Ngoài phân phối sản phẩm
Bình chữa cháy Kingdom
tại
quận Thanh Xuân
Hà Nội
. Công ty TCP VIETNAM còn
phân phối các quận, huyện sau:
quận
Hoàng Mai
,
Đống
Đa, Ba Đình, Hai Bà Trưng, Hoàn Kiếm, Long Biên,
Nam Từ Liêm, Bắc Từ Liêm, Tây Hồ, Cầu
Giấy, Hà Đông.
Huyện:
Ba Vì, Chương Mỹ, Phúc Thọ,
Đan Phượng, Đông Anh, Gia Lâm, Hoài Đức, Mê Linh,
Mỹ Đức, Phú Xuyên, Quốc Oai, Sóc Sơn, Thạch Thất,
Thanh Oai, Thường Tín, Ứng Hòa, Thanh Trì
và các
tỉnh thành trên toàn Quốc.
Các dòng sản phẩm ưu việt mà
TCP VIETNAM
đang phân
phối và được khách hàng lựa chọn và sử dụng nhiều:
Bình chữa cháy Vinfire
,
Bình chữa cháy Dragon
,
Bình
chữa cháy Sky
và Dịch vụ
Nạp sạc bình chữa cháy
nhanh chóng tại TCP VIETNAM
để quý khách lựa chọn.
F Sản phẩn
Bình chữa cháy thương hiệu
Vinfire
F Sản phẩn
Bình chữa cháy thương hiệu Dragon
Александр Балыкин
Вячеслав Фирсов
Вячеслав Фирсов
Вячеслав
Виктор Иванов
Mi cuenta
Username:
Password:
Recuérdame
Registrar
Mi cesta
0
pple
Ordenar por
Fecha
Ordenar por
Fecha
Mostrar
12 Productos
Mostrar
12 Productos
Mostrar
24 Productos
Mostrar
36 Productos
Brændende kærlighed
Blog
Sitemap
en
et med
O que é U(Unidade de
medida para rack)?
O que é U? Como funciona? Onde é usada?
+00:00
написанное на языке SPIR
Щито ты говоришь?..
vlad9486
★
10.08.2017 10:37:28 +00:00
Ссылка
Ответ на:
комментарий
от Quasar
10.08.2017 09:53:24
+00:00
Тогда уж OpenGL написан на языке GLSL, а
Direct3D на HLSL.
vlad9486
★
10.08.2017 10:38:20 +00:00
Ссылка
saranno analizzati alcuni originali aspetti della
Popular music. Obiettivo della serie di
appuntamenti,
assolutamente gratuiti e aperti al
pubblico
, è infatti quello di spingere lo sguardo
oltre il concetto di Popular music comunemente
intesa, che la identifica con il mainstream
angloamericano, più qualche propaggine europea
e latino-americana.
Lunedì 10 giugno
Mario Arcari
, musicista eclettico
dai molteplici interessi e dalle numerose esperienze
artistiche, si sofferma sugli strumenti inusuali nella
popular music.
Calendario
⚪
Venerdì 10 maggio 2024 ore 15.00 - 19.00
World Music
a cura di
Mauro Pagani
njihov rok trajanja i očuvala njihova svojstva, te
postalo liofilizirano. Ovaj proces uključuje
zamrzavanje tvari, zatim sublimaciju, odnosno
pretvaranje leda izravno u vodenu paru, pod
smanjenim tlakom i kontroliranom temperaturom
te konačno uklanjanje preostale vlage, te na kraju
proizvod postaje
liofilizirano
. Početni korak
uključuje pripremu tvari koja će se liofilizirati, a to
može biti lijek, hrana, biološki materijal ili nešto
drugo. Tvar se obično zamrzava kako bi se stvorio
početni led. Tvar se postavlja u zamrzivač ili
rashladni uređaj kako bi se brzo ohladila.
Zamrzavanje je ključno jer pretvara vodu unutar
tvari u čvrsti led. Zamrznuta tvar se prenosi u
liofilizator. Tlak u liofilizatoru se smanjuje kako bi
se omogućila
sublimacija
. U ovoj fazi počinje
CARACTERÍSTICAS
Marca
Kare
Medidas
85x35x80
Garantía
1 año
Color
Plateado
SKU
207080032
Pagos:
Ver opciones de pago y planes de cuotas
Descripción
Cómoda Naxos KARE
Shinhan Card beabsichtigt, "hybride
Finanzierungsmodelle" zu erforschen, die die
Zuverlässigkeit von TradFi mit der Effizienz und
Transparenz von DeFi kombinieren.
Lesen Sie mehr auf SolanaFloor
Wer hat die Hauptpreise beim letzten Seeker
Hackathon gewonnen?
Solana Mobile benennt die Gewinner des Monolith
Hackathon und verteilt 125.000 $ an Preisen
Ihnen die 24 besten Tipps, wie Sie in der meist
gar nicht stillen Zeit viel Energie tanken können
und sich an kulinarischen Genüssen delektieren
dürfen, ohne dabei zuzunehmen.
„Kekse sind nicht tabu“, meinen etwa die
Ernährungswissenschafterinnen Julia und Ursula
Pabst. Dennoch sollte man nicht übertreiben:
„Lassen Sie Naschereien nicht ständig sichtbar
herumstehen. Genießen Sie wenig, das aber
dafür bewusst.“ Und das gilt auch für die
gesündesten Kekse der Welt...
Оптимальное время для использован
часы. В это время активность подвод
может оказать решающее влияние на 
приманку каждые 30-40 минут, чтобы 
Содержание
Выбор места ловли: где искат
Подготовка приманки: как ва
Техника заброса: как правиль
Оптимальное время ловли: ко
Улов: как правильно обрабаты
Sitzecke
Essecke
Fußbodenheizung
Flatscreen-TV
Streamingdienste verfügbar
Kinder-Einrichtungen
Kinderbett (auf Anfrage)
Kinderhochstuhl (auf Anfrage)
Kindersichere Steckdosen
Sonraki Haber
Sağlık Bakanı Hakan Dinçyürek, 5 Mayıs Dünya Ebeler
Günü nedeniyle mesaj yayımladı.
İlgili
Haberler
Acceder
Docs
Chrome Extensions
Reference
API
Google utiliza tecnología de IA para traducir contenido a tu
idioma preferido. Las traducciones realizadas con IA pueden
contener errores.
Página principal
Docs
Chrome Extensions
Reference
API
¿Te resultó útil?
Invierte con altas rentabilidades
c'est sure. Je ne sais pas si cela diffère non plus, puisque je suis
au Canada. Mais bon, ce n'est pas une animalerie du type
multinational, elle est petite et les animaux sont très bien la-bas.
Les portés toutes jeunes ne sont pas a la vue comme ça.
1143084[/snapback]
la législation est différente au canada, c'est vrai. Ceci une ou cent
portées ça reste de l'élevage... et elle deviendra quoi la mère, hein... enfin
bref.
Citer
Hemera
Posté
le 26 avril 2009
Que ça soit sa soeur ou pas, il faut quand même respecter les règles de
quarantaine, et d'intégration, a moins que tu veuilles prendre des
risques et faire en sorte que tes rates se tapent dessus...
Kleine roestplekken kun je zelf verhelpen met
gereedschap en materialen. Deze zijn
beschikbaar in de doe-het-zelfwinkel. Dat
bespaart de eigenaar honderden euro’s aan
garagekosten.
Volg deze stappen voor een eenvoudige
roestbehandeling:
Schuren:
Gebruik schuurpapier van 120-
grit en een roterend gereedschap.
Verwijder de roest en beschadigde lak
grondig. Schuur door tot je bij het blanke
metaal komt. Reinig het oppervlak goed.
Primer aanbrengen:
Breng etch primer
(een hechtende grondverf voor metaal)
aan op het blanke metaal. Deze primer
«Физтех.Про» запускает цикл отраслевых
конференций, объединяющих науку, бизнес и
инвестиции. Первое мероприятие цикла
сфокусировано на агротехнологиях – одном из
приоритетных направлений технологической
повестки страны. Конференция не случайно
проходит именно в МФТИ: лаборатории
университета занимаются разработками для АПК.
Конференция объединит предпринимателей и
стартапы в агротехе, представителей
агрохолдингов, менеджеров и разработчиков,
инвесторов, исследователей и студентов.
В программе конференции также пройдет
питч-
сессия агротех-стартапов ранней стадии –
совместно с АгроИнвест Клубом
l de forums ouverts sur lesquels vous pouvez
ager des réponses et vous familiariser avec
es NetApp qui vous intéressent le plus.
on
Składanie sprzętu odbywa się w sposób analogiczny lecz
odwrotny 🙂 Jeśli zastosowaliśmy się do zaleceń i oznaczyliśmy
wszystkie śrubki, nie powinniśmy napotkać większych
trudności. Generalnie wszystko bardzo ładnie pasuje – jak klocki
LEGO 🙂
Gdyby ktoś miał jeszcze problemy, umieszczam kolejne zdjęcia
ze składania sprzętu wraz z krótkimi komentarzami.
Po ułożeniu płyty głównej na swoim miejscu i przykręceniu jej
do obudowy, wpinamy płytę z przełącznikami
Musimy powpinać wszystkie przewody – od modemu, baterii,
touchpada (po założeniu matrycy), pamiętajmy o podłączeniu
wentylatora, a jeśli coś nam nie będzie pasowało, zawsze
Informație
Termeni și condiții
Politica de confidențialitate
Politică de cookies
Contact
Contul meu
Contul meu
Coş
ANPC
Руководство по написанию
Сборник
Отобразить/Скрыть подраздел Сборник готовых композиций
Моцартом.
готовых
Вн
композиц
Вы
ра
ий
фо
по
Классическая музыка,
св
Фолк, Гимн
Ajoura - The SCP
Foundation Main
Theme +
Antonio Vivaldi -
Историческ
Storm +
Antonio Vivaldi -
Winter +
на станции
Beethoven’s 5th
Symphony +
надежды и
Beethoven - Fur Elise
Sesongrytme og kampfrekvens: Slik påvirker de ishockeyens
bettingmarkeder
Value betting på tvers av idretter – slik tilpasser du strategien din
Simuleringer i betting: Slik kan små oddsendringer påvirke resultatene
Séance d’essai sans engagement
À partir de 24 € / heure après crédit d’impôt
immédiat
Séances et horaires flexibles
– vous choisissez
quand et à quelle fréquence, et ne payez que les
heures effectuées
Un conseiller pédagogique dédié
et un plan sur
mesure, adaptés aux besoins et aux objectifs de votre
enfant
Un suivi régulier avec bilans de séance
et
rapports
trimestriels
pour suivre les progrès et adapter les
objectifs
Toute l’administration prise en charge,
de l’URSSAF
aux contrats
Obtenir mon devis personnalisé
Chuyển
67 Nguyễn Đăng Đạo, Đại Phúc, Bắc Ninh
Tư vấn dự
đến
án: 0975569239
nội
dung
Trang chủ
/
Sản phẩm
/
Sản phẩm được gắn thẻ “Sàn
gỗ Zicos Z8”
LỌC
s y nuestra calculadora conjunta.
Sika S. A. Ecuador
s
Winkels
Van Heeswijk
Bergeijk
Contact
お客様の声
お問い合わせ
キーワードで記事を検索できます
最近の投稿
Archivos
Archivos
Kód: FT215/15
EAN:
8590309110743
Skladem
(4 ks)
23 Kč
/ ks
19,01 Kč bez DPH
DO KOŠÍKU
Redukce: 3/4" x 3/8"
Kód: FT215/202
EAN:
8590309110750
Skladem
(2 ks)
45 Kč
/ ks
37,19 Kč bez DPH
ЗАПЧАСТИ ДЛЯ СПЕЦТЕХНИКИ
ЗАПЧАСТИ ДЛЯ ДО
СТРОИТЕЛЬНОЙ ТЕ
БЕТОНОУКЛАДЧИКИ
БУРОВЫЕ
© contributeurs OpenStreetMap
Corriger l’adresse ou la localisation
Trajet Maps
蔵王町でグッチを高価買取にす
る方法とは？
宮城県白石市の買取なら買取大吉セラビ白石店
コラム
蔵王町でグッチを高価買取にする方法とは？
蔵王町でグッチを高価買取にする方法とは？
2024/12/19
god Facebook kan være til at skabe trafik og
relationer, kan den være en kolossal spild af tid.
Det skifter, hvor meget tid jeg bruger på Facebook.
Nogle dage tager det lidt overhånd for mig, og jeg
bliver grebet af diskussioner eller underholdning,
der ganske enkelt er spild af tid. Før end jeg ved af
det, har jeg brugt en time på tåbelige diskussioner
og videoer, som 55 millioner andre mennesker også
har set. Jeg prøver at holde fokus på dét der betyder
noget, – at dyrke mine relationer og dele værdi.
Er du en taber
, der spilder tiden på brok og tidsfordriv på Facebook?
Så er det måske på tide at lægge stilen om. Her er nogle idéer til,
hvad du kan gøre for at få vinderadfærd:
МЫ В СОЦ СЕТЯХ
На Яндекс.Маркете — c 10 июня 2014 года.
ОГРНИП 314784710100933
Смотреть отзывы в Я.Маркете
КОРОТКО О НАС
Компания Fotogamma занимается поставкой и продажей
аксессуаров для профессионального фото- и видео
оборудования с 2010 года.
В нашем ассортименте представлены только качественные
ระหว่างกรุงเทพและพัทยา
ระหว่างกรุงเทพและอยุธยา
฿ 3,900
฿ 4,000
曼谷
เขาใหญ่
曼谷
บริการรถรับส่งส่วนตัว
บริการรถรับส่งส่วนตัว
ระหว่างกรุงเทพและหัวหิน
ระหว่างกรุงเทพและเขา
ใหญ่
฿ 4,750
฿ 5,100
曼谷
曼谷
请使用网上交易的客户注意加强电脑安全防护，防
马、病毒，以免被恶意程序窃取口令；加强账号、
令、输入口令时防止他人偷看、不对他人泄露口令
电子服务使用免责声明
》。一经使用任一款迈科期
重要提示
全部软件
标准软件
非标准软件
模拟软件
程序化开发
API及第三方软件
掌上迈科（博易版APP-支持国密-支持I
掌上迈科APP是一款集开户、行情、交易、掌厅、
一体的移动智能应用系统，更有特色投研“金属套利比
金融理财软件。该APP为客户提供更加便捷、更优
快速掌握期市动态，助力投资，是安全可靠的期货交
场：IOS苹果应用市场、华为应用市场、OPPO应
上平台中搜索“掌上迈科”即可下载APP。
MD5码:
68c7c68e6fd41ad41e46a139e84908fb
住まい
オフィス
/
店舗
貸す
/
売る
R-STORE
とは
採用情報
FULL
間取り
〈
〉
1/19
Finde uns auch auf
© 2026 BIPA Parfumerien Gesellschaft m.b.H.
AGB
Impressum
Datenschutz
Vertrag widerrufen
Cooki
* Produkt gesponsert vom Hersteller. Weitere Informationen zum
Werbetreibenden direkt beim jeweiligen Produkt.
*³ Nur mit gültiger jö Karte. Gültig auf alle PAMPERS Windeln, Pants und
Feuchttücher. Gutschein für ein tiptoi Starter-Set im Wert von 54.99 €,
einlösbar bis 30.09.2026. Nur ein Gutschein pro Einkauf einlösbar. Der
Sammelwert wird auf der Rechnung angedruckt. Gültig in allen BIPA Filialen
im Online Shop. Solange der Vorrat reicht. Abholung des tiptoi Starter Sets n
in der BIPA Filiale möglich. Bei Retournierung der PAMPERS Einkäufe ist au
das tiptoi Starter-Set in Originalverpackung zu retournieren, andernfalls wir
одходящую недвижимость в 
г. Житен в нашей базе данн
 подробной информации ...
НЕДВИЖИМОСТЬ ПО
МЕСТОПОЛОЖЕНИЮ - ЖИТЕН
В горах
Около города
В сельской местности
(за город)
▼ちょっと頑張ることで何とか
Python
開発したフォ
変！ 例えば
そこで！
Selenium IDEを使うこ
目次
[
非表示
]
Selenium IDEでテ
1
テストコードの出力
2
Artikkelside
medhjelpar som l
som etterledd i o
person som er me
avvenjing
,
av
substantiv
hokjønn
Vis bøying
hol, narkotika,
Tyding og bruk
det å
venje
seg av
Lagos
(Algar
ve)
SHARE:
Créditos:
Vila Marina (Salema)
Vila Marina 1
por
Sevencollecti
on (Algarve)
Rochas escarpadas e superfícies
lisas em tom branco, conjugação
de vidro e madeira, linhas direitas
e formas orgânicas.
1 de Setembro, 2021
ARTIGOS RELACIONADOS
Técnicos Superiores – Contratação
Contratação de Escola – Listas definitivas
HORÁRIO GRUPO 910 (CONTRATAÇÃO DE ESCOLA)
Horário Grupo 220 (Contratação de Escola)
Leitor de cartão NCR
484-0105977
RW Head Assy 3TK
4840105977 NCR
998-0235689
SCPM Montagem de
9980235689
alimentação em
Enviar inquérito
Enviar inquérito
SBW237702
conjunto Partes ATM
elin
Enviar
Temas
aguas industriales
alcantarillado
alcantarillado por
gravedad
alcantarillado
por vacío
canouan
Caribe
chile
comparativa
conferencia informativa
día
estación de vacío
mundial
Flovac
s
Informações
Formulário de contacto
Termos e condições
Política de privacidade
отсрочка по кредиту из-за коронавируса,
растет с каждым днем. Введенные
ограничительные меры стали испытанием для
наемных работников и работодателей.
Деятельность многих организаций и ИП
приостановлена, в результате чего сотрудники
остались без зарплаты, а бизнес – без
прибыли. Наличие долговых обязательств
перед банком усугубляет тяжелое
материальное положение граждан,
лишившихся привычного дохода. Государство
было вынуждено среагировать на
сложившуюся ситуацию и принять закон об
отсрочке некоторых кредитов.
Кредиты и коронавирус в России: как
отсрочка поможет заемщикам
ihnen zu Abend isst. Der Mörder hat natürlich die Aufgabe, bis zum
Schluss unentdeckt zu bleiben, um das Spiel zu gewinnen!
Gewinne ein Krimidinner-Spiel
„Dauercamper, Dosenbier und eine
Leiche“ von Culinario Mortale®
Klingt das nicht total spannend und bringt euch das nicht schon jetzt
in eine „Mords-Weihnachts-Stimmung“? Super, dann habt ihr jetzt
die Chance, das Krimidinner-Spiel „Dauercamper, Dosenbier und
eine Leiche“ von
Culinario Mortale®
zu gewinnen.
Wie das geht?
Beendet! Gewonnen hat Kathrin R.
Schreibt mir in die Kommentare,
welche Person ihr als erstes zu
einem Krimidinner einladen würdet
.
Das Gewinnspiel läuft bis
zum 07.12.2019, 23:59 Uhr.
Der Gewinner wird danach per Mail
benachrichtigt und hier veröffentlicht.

++++++++++++++++++++

EXERCISE INSTRUCTIONS:
Copy each line of the data above that holds "tiptoi".

SOLUTION BELOW:
Feuchttücher. Gutschein für ein tiptoi Starter-Set im Wert von 54.99 €,
im Online Shop. Solange der Vorrat reicht. Abholung des tiptoi Starter Sets n
das tiptoi Starter-Set in Originalverpackung zu retournieren, andernfalls wir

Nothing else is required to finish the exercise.